What it means: This is a sync-heavy pattern (fsync=1). Average commit latency ~0.64ms with some tail spikes.

Decision: If latency is multiple milliseconds on an NVMe SLOG, investigate the device and the path (PCIe link, throttling, contention). If it’s tens of milliseconds, you may be falling back to the pool or the device is misbehaving.
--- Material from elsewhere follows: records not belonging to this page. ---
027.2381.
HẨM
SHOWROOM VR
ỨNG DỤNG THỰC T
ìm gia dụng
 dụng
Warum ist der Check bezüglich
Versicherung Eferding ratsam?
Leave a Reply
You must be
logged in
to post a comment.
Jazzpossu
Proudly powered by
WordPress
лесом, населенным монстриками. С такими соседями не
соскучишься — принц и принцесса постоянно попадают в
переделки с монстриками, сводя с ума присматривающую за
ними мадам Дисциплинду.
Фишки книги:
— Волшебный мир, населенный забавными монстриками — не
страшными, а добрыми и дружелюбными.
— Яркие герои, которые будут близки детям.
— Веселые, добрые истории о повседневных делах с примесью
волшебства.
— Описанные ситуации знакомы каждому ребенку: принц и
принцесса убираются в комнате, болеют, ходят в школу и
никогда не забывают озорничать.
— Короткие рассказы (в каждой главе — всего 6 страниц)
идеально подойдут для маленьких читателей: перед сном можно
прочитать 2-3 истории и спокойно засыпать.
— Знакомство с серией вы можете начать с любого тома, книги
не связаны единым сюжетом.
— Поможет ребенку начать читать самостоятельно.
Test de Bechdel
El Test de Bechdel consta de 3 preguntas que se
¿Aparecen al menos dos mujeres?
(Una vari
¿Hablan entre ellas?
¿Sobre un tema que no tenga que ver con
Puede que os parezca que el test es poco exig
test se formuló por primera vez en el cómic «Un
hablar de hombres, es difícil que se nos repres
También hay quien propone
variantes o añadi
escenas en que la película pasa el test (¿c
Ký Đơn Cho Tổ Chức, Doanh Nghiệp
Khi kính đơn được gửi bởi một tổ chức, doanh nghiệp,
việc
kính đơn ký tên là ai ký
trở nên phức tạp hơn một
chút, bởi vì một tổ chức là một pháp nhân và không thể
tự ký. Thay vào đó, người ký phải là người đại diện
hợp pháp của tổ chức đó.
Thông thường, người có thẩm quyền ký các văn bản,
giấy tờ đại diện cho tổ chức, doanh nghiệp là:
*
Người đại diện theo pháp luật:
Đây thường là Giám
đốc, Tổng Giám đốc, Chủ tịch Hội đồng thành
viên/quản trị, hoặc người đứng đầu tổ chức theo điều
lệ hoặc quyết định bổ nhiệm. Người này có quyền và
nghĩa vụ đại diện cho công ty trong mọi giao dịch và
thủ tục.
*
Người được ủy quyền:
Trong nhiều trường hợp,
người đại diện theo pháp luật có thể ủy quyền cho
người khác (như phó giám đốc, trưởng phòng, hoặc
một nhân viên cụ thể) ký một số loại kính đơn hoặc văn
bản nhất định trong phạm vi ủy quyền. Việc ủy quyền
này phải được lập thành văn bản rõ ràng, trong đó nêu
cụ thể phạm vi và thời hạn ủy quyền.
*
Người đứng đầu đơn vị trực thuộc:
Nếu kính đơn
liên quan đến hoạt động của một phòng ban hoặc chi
Task 12: Confirm TXG behavior and dirty data pressure (why sync may be stalling)

cr0x@server:~$ cat /proc/spl/kstat/zfs/txgs
217 5 0x01 184 4608 2401924197 836746120 0 0

What it means: TXG stats are present; on some systems you’ll parse fields for timing and backlog with tooling. The key is: TXG syncing shouldn’t be perpetually behind.

Decision: If TXG sync is constantly overloaded, your pool is write-bound or under-provisioned. A SLOG helps with sync acknowledgement, but it doesn’t magically increase the pool’s ability to eventually commit.

Task 13: Check if your pool is constrained by too few vdevs (IOPS math)

cr0x@server:~$ zpool list -v tank
NAME        SIZE  ALLOC   FREE  CKPOINT  EXPANDSZ   FRAG    CAP  DEDUP  HEALTH  ALTROOT
tank       30.5T  20.1T  10.4T        -         -    22%    65%  1.00x  ONLINE  -
  raidz2-0 30.5T  20.1T  10.4T        -         -    22%    65%      -  ONLINE  -

What it means: One RAIDZ vdev. That’s often great for capacity, not for IOPS.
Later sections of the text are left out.